El Pont del Tren proyectado por Gaspar Bennàzar desapareció para siempre debido a que los políticos hicieron oídos sordos a las reivindicaciones vecinales. Actualmente hay una réplica. A veces, la historia no se repite. El puente construido en 1860 en la calle Robert Graves para unir El Terreno con La Bonanova se salvó por los pelos de la piqueta porque el concejal de Cort Francisco Donate escuchó a la asociación ARCA. "A partir de aquí las cosas fueron mucho más sencillas", en palabras del portavoz de la entidad dedicada a la protección del patrimonio, Josep Massot, y "se demostró que todo es posible", añadió en referencia a la rehabilitación conseguida. "Pocas veces se da valor a las obras industriales o de ingeniería", lamentó, aunque en este caso "ha pasado más de un siglo" y el puente que cruza el torrente del Mal Pas continúa "con la misma imagen" y usos de antaño.

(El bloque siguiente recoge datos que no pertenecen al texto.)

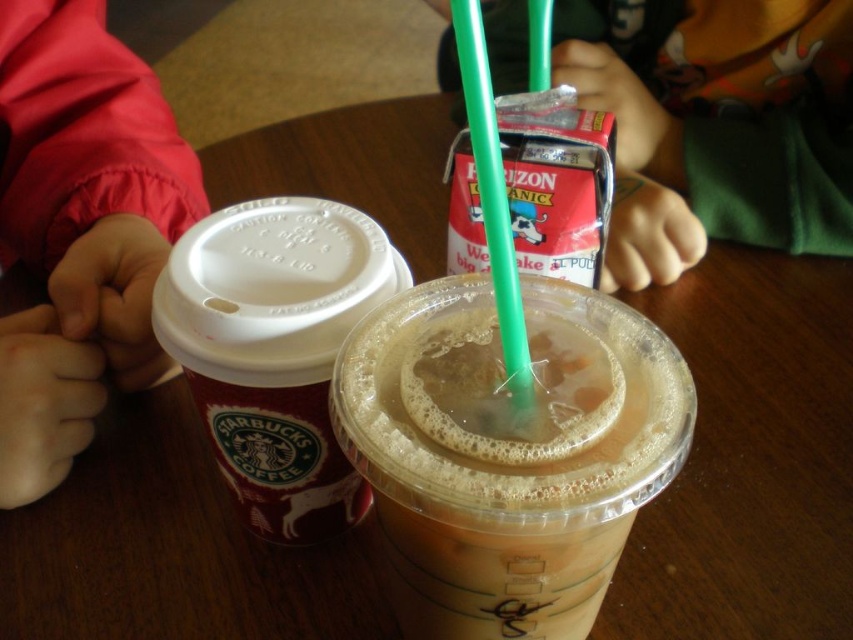 You are holding a ruler and want to measure the distance between the Starbucks coffee cup and the clear plastic cup. The Starbucks cup is at point (508, 429). How far apart are they?

The distance between the Starbucks coffee cup at point (508, 429) and the clear plastic cup is 10.70 inches.

You are organizing a small event and need to stack items from tallest to shortest. Which should come first between the matte red jacket at left and the red matte starbucks coffee cup at left?

The matte red jacket at left should come first since it is taller than the red matte starbucks coffee cup at left.

You are at a cafe and see two green plastic straws on the table. One is the green plastic straw at upper center and the other is the green plastic straw at center. Which one is located more to the right?

The green plastic straw at upper center is positioned on the right side of the green plastic straw at center, so the green plastic straw at upper center is more to the right. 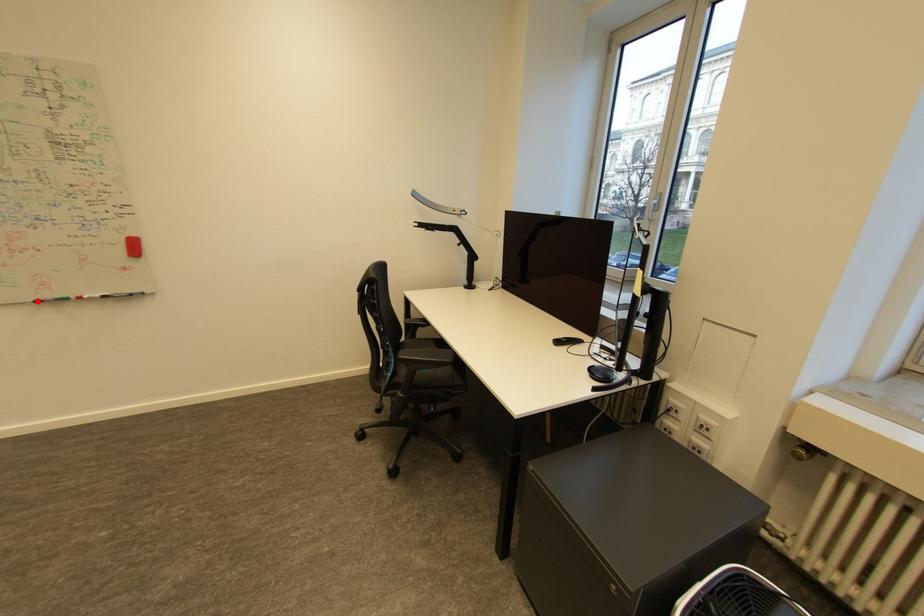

Bueno, ahora pasan coches en vez de carros y la unión de ambos barrios también es posible a través de la calle Joan Miró. Sin embargo, como dijo la alcalesa de Palma, Aina Calvo, ayer tras la inauguración de la obra, han sido "capaces de conservar" un valioso elemento patrimonial gracias a la implicación de ARCA, la asociación vecinal de El Terreno y el PP, quien también instó a Cort a revisar el proyecto inicial de derribo y reconstrucción.

"Luz al final del túnel"

Los vecinos de El Terreno se mostraron muy satisfechos con esta rehabilitación –"se ha hecho como queríamos, dejándolo como era antes", destacó el vicepresidente, Melchor Llabrés– y aprovecharon la presencia de los políticos para meterles prisa con el derribo del hostal Sayonara, situado a pocos metros de allí. "Tenemos buenas noticias. Hace 30 años que esperamos y ahora vemos la luz al final del túnel", afirmó sobre la demolición, que se efectuará en breve con la financiación estatal del Plan E.

La reforma del puente de la calle Robert Graves ha costado finalmente 550.000 euros y también ha sido posible gracias al Plan E, según recordó la alcaldesa. Aina Calvo no se quiso olvidar de los ingenieros de caminos de la Universitat de Alicante que se encargaron de "vaciar" el interior del puente sin tocar las paredes para poder reforzar la estructura con hormigón.

Inicialmente, la idea del Ayuntamiento era derribarlo y volverlo a levantar, porque esta construcción estaba muy deteriorada y nunca había sido catalogada. ARCA se opuso radicalmente y pidió al Consell de Mallorca su protección. La institución insular aceptó la propuesta y paralizó cautelarmente las obras, por lo que el consistorio aparcó el proyecto inicial y encargó el ahora ejecutado.

Vehículos de emergencias

Tras el refuerzo de la estructura, se permite el paso de vehículos de hasta cinco toneladas, aunque en el caso de que se produjese una emergencia o un hecho excepcional, también pueden transitar las ambulancias y camiones de bomberos, mudanzas o construcciones, por ejemplo.

El puente tuvo que ser cortado al tráfico en diciembre de 2008 debido a la rotura de una canalización que dejó en evidencia la fragilidad de esta obra de ingeniería, ya que el paso de los años y la erosión provocada por el torrente afectaron a la estructura. La obra ha servido además para sustituir la red de aguas pluviales de Robert Graves.